Stored data:
━━━

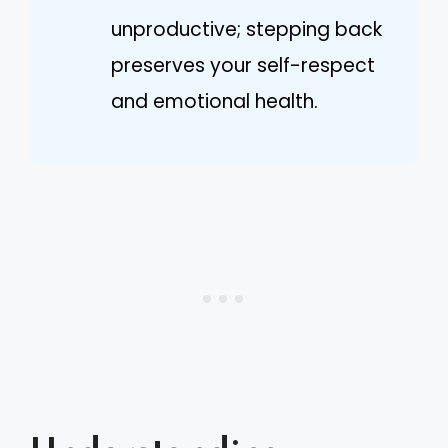
unproductive; stepping back
preserves your self-respect
and emotional health.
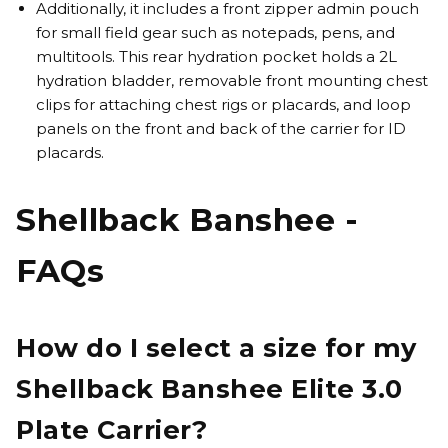
Additionally, it includes a front zipper admin pouch
for small field gear such as notepads, pens, and
multitools. This rear hydration pocket holds a 2L
hydration bladder, removable front mounting chest
clips for attaching chest rigs or placards, and loop
panels on the front and back of the carrier for ID
placards.
Shellback Banshee -
FAQs
How do I select a size for my
Shellback Banshee Elite 3.0
Plate Carrier?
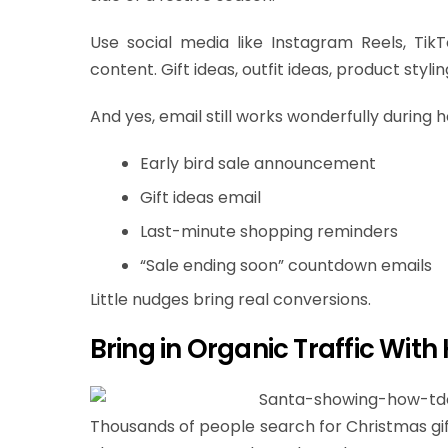
Use social media like Instagram Reels, Tik
content. Gift ideas, outfit ideas, product styl
And yes, email still works wonderfully during h
Early bird sale announcement
Gift ideas email
Last-minute shopping reminders
“Sale ending soon” countdown emails
Little nudges bring real conversions.
Bring in Organic Traffic With
Thousands of people search for Christmas gif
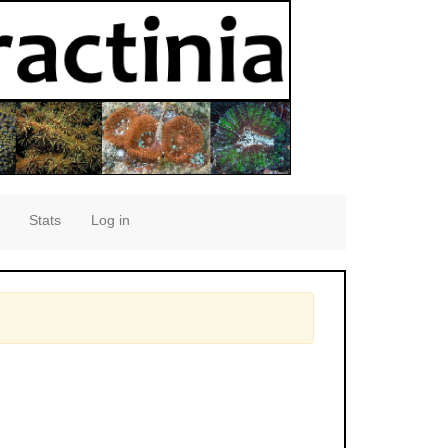
Stats
Log in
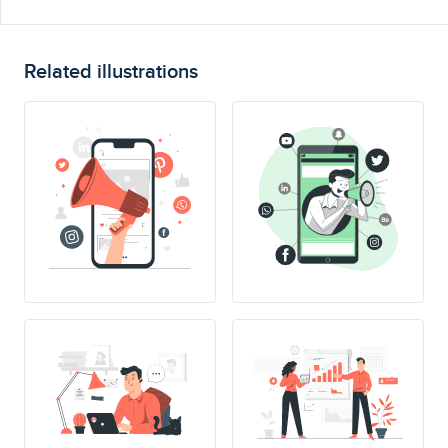
Related illustrations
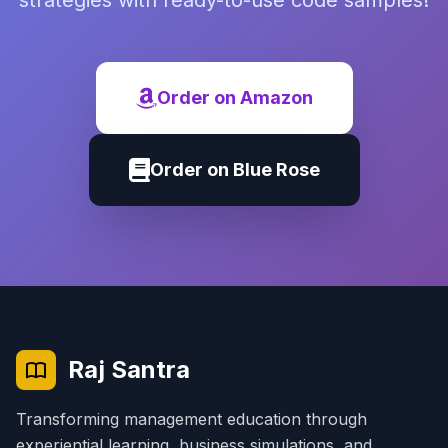
strategies with ready-to-use code samples!
Order on Amazon
Order on Blue Rose
Raj Santra
Transforming management education through
experiential learning, business simulations, and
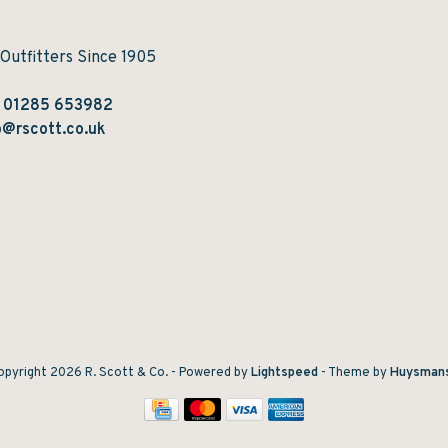
 Outfitters Since 1905
:
01285 653982
@rscott.co.uk
pyright 2026 R. Scott & Co.
- Powered by
Lightspeed
- Theme by
Huysman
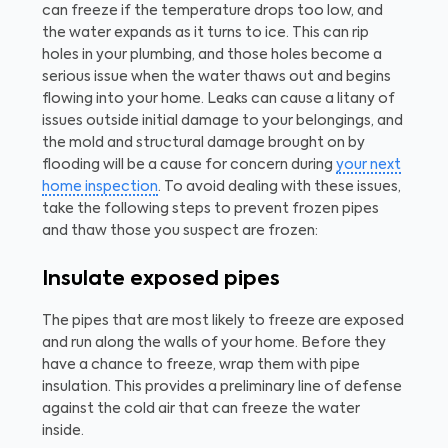
can freeze if the temperature drops too low, and
the water expands as it turns to ice. This can rip
holes in your plumbing, and those holes become a
serious issue when the water thaws out and begins
flowing into your home. Leaks can cause a litany of
issues outside initial damage to your belongings, and
the mold and structural damage brought on by
flooding will be a cause for concern during
your next
home inspection
. To avoid dealing with these issues,
take the following steps to prevent frozen pipes
and thaw those you suspect are frozen:
Insulate exposed pipes
The pipes that are most likely to freeze are exposed
and run along the walls of your home. Before they
have a chance to freeze, wrap them with pipe
insulation. This provides a preliminary line of defense
against the cold air that can freeze the water
inside.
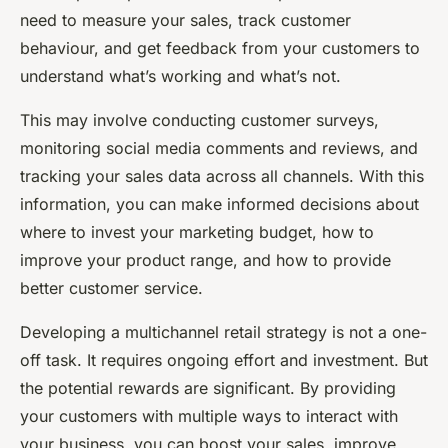
need to measure your sales, track customer
behaviour, and get feedback from your customers to
understand what’s working and what’s not.
This may involve conducting customer surveys,
monitoring social media comments and reviews, and
tracking your sales data across all channels. With this
information, you can make informed decisions about
where to invest your marketing budget, how to
improve your product range, and how to provide
better customer service.
Developing a multichannel retail strategy is not a one-
off task. It requires ongoing effort and investment. But
the potential rewards are significant. By providing
your customers with multiple ways to interact with
your business, you can boost your sales, improve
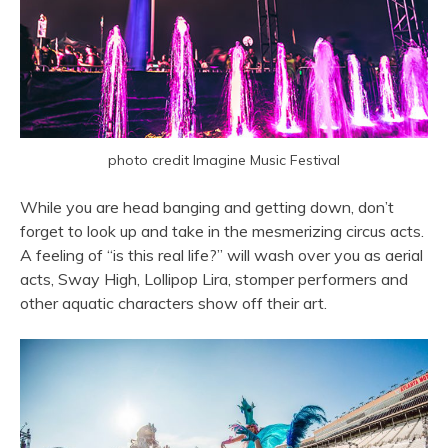
photo credit Imagine Music Festival
While you are head banging and getting down, don’t
forget to look up and take in the mesmerizing circus acts.
A feeling of “is this real life?” will wash over you as aerial
acts, Sway High, Lollipop Lira, stomper performers and
other aquatic characters show off their art.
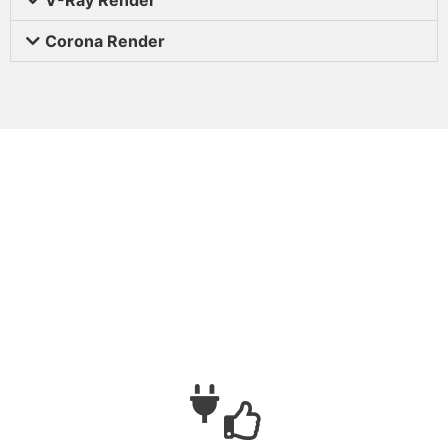
Corona Render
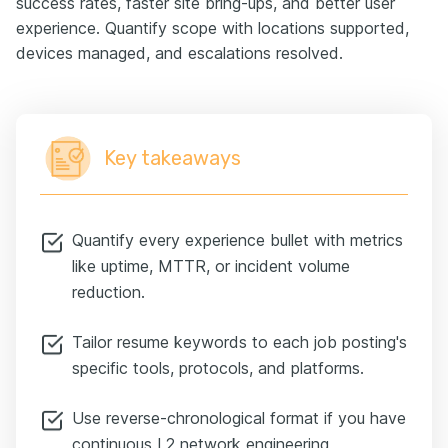
success rates, faster site bring-ups, and better user
experience. Quantify scope with locations supported,
devices managed, and escalations resolved.
Key takeaways
Quantify every experience bullet with metrics
like uptime, MTTR, or incident volume
reduction.
Tailor resume keywords to each job posting's
specific tools, protocols, and platforms.
Use reverse-chronological format if you have
continuous L2 network engineering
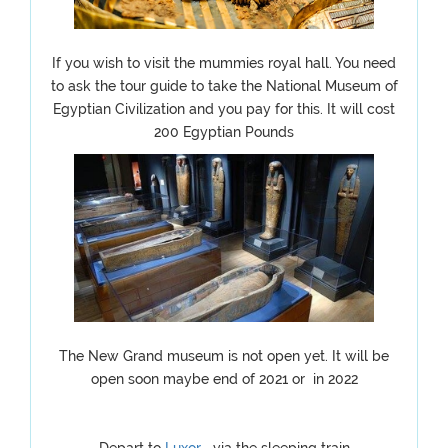
If you wish to visit the mummies royal hall. You need
to ask the tour guide to take the National Museum of
Egyptian Civilization and you pay for this. It will cost
200 Egyptian Pounds
The New Grand museum is not open yet. It will be
open soon maybe end of 2021 or in 2022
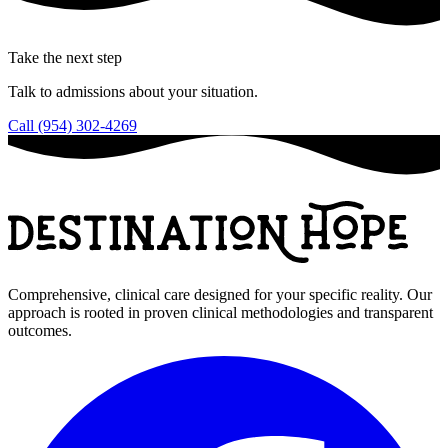
Take the next step
Talk to admissions about your situation.
Call (954) 302-4269
Comprehensive, clinical care designed for your specific reality. Our
approach is rooted in proven clinical methodologies and transparent
outcomes.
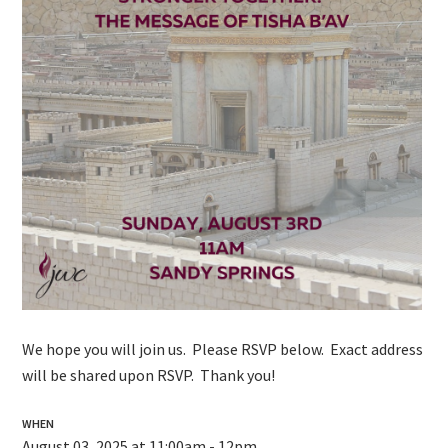
We hope you will join us. Please RSVP below. Exact address
will be shared upon RSVP. Thank you!
WHEN
August 03, 2025 at 11:00am - 12pm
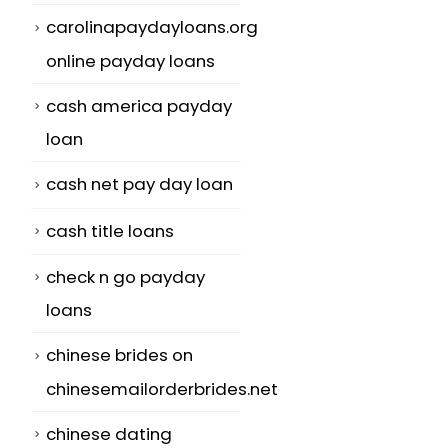
carolinapaydayloans.org
online payday loans
cash america payday
loan
cash net pay day loan
cash title loans
check n go payday
loans
chinese brides on
chinesemailorderbrides.net
chinese dating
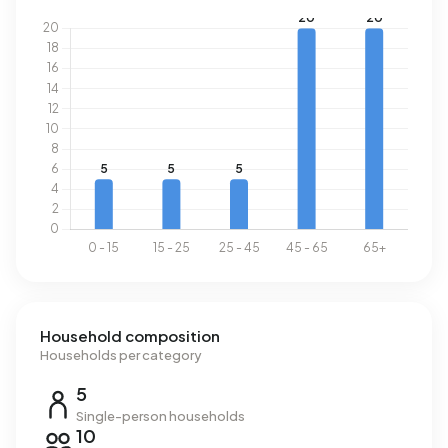
Household composition
Households per category
5
Single-person households
10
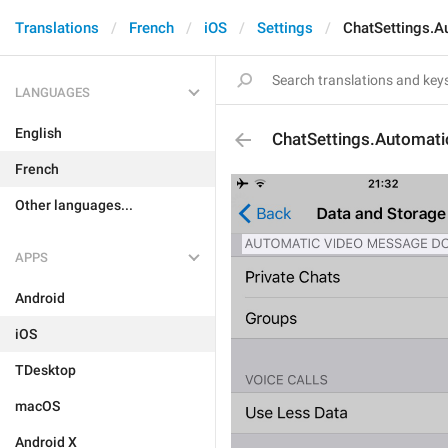
Translations
French
iOS
Settings
ChatSettings.
LANGUAGES
English
ChatSettings.Automa
French
Other languages...
APPS
Android
iOS
TDesktop
macOS
Android X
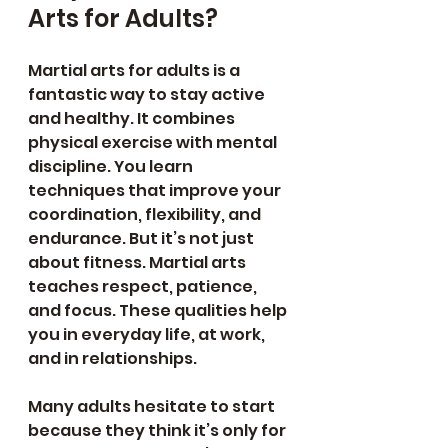
Arts for Adults?
Martial arts for adults is a 
fantastic way to stay active 
and healthy. It combines 
physical exercise with mental 
discipline. You learn 
techniques that improve your 
coordination, flexibility, and 
endurance. But it’s not just 
about fitness. Martial arts 
teaches respect, patience, 
and focus. These qualities help 
you in everyday life, at work, 
and in relationships.
Many adults hesitate to start 
because they think it’s only for 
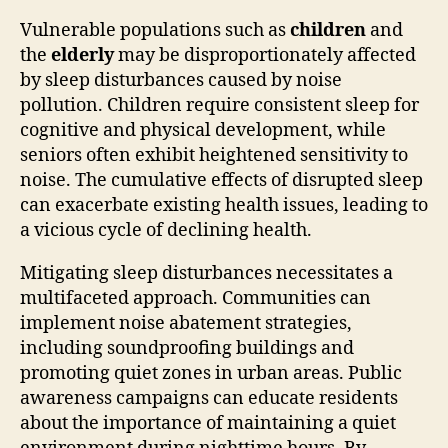
Vulnerable populations such as
children
and
the
elderly
may be disproportionately affected
by sleep disturbances caused by noise
pollution. Children require consistent sleep for
cognitive and physical development, while
seniors often exhibit heightened sensitivity to
noise. The cumulative effects of disrupted sleep
can exacerbate existing health issues, leading to
a vicious cycle of declining health.
Mitigating sleep disturbances necessitates a
multifaceted approach. Communities can
implement noise abatement strategies,
including soundproofing buildings and
promoting quiet zones in urban areas. Public
awareness campaigns can educate residents
about the importance of maintaining a quiet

━━━

With the pictures omitted, restate word for word the lines above from the line that has "cash net pay day loan" up to and including the line that has "and healthy. It combines", and no other lines.

§ **Reply to the exercise**
cash net pay day loan
cash title loans
check n go payday
loans
chinese brides on
chinesemailorderbrides.net
chinese dating
Household composition
Households per category
5
Single-person households
10
Translations
French
iOS
Settings
ChatSettings.
LANGUAGES
English
ChatSettings.Automa
French
Other languages...
APPS
Android
iOS
TDesktop
macOS
Android X
Arts for Adults?
Martial arts for adults is a 
fantastic way to stay active 
and healthy. It combines 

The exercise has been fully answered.